Despite the rise of short-form video platforms, TV remains the largest medium in terms of monthly usage for kids, according to Turner’s New Generations report.
On average, kids are consuming more than two and a half hours of television and movies across all devices and platforms on a typical day, and spend a further 75 minutes on short- form video platforms. Cartoons remain the favourite type of TV content watched by kids, followed by movies and live-action kids shows.
Penetration of newer technology has increased amongst households with kids, with streaming devices (+124%), smartwatches (+69%) and VR devices (+60%) having all seen large uplifts in ownership since the last survey in 2016. And while almost all households surveyed now have a smartphone, child access to computing devices remains higher for tablets and computers.
What Are Our Kids Doing Online?
Short-form video viewing was the most common online activity for kids on websites and apps (73%).
Despite high platform consumption, usage of individual on-line video channels remains highly fragmented, and of the myriad of YouTube channels available, Dan TDM, Ryan’s Toys Reviews, Minecraft, Jake Paul and Hobby Kids TV were listed as the top five.
Online games overtook school/homework in this year’s survey in terms of key online activities. Minecraft remained the top favourite game for both boys and girls, although recent sensation, Fortnite, was the second-highest favourite title for boys.
Social media usage remains much lower for kids, especially those aged 12 and under, with only a quarter (27%) using any platform in the last month. Instagram has overtaken Facebook for the first time in the New Generations history, with nearly half of the kids using Instagram of which 87% have their own account.

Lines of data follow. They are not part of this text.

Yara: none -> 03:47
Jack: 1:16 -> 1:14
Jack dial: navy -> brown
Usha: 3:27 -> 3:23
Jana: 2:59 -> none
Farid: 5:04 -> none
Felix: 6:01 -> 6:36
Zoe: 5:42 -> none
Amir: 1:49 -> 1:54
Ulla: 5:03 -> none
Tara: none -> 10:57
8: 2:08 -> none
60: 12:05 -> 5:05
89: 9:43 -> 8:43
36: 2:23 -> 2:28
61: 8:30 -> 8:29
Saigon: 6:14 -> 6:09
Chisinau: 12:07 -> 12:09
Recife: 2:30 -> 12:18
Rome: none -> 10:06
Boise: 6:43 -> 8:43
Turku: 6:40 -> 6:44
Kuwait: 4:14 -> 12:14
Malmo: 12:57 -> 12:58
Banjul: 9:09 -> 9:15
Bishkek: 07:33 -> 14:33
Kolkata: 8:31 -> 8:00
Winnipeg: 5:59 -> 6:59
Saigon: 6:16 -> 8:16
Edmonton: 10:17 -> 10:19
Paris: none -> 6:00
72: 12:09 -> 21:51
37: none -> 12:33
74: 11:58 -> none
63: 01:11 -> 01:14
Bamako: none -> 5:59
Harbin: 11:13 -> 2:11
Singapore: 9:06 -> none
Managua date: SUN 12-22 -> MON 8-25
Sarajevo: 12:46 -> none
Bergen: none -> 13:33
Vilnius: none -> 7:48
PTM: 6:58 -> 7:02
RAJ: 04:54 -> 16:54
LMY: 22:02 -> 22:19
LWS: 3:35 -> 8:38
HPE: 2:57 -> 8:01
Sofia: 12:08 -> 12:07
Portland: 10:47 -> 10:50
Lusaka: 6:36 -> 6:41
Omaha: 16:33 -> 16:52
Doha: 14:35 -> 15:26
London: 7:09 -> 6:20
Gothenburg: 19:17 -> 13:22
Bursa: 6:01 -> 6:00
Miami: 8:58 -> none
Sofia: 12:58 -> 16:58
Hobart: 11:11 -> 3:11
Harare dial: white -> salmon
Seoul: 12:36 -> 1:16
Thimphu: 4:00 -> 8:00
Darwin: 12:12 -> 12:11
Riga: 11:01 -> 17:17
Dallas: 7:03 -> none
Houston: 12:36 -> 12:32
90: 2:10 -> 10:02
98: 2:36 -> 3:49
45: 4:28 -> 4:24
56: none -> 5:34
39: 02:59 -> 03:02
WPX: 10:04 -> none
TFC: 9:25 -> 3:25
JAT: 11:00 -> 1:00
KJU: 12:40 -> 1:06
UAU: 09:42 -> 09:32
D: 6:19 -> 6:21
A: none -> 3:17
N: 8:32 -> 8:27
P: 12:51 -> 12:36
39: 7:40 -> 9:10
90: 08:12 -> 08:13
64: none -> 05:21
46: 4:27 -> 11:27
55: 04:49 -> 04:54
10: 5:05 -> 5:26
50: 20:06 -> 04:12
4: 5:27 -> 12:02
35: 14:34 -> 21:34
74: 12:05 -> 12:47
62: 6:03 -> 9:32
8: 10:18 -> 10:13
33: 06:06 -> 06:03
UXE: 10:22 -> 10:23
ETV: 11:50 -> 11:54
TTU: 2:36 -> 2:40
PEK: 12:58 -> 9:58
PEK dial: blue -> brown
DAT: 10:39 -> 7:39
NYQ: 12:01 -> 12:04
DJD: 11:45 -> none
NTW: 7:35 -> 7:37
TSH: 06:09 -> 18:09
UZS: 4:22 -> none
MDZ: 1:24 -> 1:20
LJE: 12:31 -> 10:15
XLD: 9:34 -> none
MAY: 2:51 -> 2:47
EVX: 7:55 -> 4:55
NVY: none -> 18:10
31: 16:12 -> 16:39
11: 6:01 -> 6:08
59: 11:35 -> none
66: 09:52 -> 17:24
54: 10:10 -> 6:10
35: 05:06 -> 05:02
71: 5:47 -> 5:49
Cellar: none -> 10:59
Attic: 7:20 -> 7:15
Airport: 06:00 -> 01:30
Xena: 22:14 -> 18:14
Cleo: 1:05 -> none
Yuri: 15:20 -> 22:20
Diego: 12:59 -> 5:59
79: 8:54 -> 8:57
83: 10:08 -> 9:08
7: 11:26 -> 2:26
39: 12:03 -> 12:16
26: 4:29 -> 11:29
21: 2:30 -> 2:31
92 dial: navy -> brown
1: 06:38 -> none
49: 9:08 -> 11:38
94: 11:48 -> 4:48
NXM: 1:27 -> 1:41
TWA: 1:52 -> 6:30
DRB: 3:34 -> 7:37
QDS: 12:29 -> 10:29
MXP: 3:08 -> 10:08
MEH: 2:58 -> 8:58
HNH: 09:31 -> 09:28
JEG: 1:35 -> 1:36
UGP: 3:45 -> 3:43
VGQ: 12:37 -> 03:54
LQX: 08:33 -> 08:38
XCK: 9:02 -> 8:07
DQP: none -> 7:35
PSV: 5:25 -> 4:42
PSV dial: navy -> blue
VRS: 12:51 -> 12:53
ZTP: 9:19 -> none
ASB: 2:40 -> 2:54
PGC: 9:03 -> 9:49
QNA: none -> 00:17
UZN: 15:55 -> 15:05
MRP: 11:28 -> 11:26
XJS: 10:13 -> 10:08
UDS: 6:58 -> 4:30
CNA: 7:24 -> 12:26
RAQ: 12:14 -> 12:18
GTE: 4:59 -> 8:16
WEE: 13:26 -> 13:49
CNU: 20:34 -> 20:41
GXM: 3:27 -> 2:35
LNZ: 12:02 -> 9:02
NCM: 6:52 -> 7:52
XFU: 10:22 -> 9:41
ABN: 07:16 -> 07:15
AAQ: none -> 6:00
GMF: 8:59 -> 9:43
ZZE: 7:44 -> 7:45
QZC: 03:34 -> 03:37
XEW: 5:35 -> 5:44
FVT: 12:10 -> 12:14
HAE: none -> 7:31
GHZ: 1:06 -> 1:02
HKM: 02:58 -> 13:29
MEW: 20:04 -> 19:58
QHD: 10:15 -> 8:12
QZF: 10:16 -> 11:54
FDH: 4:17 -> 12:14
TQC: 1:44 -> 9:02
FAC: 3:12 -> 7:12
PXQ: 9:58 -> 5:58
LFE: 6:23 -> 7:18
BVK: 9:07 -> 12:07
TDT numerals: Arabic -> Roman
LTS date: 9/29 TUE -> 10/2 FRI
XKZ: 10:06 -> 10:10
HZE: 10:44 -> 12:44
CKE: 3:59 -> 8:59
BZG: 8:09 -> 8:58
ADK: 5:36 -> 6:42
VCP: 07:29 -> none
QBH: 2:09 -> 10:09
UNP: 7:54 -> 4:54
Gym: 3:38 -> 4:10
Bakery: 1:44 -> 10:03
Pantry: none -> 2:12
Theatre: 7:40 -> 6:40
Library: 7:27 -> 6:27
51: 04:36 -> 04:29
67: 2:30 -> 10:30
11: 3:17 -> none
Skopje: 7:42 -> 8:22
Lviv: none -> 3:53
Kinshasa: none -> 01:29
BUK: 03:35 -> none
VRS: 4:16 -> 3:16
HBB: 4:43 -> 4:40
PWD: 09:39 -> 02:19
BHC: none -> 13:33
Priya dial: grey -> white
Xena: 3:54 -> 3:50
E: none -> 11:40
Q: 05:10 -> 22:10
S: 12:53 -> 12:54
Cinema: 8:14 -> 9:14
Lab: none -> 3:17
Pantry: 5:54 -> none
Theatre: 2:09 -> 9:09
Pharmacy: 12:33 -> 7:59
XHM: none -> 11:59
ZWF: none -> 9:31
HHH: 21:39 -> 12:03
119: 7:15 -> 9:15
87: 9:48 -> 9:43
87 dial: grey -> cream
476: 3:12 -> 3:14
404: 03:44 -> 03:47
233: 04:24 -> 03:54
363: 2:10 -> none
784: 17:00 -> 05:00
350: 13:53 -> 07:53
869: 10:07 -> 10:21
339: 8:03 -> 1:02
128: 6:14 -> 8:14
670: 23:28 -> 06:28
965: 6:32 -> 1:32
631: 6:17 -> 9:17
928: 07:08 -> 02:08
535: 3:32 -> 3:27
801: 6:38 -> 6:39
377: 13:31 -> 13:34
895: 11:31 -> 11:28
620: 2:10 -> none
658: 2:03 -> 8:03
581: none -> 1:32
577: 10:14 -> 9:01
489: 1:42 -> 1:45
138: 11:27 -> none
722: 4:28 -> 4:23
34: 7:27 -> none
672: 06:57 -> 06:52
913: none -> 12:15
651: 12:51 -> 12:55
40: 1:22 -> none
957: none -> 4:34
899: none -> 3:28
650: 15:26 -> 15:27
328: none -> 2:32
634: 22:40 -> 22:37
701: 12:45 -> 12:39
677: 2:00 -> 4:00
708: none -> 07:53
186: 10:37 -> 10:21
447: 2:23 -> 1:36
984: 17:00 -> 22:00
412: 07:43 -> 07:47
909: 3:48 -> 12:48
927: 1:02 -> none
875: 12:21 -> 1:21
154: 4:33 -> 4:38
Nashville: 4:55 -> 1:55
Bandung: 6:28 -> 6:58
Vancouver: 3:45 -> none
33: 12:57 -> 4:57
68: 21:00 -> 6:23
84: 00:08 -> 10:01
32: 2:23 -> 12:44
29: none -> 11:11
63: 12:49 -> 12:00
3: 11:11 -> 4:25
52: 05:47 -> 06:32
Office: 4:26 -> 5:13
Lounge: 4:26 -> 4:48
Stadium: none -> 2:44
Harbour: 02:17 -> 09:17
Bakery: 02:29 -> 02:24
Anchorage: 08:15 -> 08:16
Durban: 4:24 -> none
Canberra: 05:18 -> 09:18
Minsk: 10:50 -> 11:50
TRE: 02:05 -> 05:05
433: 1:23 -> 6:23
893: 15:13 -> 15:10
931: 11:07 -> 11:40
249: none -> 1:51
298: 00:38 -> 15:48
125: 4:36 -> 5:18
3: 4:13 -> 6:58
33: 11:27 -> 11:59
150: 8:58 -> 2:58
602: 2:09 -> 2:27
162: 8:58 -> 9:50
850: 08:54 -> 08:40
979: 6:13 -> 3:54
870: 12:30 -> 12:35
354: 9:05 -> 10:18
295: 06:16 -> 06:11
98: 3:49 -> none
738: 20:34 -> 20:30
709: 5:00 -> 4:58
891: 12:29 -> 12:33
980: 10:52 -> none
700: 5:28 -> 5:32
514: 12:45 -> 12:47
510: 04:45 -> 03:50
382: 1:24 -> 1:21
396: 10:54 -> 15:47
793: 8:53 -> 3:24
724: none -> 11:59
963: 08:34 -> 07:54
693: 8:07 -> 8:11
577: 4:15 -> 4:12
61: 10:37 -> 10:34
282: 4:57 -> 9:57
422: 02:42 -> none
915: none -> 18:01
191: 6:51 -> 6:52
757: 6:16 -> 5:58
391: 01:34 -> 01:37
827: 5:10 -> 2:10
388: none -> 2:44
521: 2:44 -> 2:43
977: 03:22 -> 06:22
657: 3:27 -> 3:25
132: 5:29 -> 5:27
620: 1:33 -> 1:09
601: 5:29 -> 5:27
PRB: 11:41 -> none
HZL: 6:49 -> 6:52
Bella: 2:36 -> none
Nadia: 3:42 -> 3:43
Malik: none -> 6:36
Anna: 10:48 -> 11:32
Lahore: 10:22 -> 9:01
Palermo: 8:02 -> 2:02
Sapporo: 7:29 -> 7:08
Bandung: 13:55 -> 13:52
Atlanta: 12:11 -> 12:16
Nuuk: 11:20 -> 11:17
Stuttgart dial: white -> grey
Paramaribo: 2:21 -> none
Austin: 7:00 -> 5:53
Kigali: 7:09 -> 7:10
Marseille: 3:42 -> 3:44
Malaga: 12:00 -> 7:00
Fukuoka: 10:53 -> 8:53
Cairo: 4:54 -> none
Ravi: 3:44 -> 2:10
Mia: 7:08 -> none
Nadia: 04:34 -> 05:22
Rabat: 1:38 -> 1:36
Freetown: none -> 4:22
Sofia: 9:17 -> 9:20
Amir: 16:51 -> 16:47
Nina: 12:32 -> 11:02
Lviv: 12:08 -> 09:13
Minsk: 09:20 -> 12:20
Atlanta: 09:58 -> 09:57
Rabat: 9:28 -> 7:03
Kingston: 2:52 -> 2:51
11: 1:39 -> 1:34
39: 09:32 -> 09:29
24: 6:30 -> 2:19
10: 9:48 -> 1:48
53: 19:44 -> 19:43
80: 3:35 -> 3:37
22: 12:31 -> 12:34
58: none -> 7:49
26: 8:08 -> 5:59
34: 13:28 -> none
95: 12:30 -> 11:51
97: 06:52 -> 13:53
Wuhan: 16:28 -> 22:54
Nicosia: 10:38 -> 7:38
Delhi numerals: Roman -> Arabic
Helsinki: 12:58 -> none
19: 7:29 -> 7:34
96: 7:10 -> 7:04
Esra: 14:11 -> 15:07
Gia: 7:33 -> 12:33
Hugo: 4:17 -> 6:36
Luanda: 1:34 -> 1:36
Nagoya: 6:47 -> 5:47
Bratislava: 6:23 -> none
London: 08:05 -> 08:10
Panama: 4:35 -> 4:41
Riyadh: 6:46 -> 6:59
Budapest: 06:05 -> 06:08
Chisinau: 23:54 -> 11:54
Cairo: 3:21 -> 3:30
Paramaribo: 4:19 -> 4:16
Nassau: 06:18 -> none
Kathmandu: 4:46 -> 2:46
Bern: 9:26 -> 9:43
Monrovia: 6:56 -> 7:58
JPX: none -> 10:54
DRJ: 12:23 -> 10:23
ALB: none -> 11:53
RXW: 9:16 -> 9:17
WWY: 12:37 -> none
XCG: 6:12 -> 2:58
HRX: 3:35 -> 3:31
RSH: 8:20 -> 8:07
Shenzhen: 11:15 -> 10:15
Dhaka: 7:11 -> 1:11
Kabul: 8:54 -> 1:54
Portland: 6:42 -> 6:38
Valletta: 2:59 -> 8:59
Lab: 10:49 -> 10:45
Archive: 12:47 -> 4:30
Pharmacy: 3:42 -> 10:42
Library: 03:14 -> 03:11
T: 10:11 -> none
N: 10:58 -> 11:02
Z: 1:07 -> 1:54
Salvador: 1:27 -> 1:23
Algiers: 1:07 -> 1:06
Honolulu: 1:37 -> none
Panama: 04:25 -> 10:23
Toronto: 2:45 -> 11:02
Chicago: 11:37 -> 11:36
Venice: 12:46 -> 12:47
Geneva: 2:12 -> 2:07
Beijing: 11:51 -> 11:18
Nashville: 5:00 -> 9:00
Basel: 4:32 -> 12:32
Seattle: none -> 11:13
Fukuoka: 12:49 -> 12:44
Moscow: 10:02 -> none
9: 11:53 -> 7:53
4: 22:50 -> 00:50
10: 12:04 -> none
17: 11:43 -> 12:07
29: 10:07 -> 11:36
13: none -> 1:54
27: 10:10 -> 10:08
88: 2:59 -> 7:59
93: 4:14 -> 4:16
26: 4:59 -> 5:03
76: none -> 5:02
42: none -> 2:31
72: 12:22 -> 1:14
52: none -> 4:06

As part of the research Turner also developed AdLab, in order to determine the effectiveness of advertising to kids. The study researched key effectiveness metrics such as ad likeability, brand recall and purchase intent within TV, short-form video platforms and website environments.
The research revealed that TV ads outperformed YouTube ads for key ad metrics when comparing the same creative, with results showing 43% higher spontaneous awareness, 21% higher brand recall, 7% higher ad likeability and a 13% change in purchase intent.
“What we saw was that purchase intent increased when an ad was shown on TV only, compared to YouTube only, but further increased when seen on both TV and You Tube. This information could provide brands with better information to plan their campaigns,” said Webb.
In the website test, premium digital formats such as OTPs, pre-roll videos and game takeover ad units were more impactful, achieving double the recall of standard digital ads.
Content environments also played a key role in driving effectiveness with ads performing better on all key metrics when kids liked the surrounding content. The research also showed that ads appearing within content for the same brand achieved higher recall (+35%) and purchase intent (+25%).